Выставив перед собой руку, она заставляет меня остаться на месте. Взгляд ее в растерянности блуждает по комнате. Поначалу мне кажется, что она лишилась рассудка от страха. Но то, как она смотрит по сторонам, словно не веря своим глазам… Вот она переводит взгляд с приставного столика с левой стороны кровати на приставной столик Мэннинга с правой стороны, смотрит на письменный стол, возвращается к комоду… И повсюду стоят семейные фотографии в рамочках… всех видов и размеров — и на всех снят Мэннинг.
— К-как он мог… как они могли поступить так? — обращается она ко мне, ожидая ответа.
Но я могу лишь растерянно смотреть на нее. Я больше не чувствую ни рук, ни ног. У меня онемело все тело. Неужели она хочет сказать, что Мэннинг знал о…
— Бойл сказал что-нибудь, когда ты виделся с ним? Он объяснил тебе, что происходит?
— Я… я случайно столкнулся с ним, — бормочу я, и собственные слова доносятся до меня, как сквозь вату. — Он сбежал еще до того, как я успел сообразить, что произошло.

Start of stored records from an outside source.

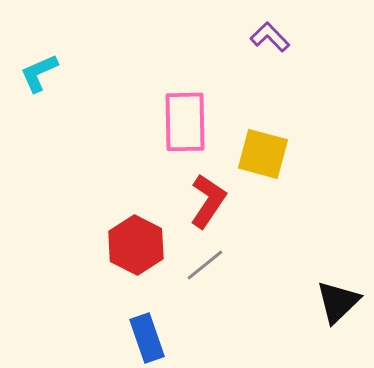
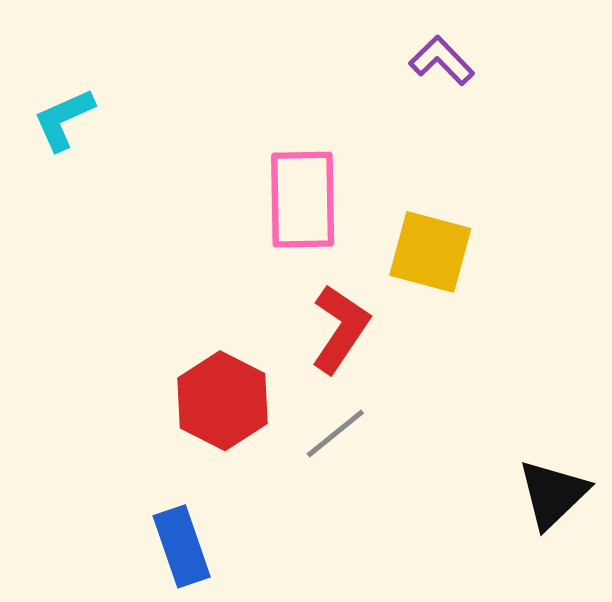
blue rectangle: (147, 338) -> (182, 546), moved

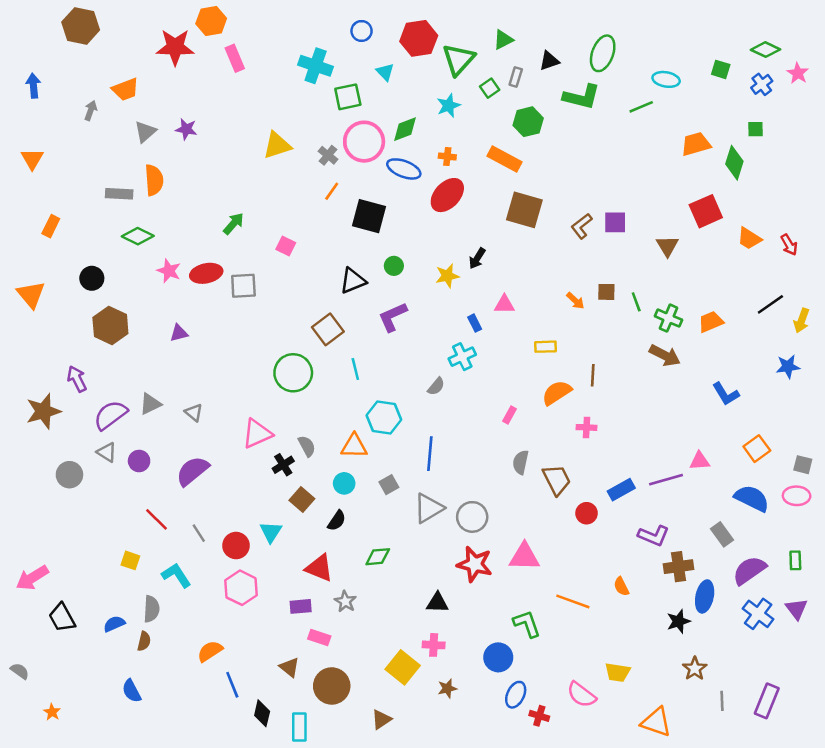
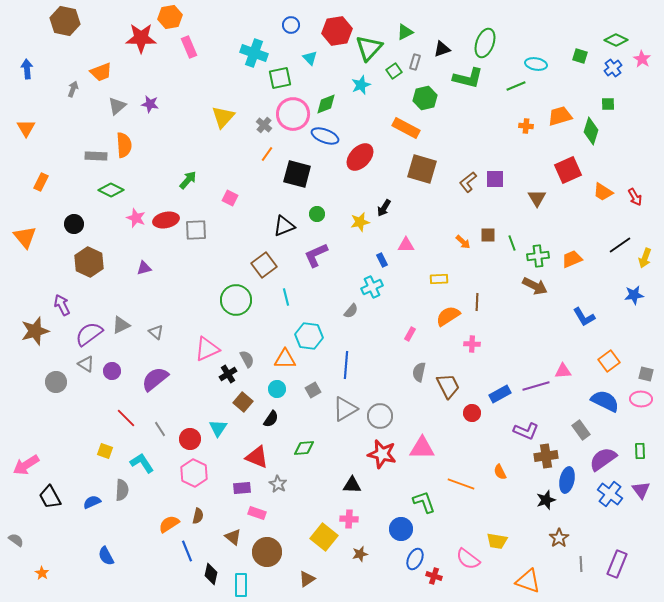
yellow triangle: (277, 145) -> (223, 117), turned -30
orange cross: (447, 156) -> (526, 126), moved
green cross: (669, 318) -> (538, 256), turned -30
brown semicircle: (144, 641) -> (198, 516), moved

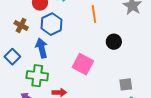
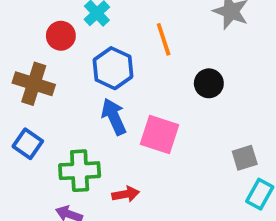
blue hexagon: (51, 24) -> (113, 68), moved
brown cross: (21, 25) -> (34, 84), size x1.5
blue arrow: (42, 48) -> (114, 117), moved

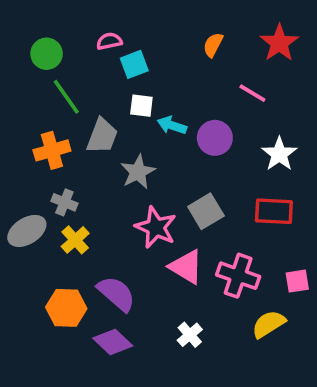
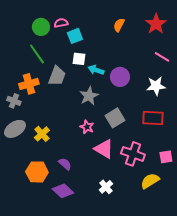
green circle: (47, 54) -> (41, 27), moved
pink line: (252, 93) -> (162, 57), moved
white star: (279, 154) -> (156, 86), turned 30
gray star: (138, 172) -> (89, 96), moved
gray cross: (64, 202) -> (14, 101), moved
pink star: (156, 227) -> (87, 127), size x0.6
purple semicircle: (116, 294) -> (65, 164), size x0.6

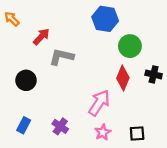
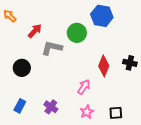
blue hexagon: (105, 19) -> (102, 16), moved
green circle: (130, 46) -> (77, 33), moved
pink arrow: (99, 103) -> (84, 87), size x0.7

У первой леди снова начинает дрожать рука. Она очень похожа на меня того, каким я был в Малайзии. Благодаря письму она наконец узнала, что ее мертвый друг на самом деле жив. И, судя по тому, что написал Бойл, он по какой-то причине винит во всем себя, говоря, что поступил так для того, чтобы защитить свою семью. Ошеломленная и растерянная, доктор Мэннинг опускается на сундук с нарисованным американским флагом на крышке, который стоит в ногах кровати, и невидящим взором смотрит на письмо Бойла.
— Все равно я не могу…
— Он звонил мне вчера и предупредил, чтобы я не лез в это дело, — непонятно зачем говорю вдруг я. — Что это не моя война. — Меня снова охватывает ярость. — Но на самом деле это моя война.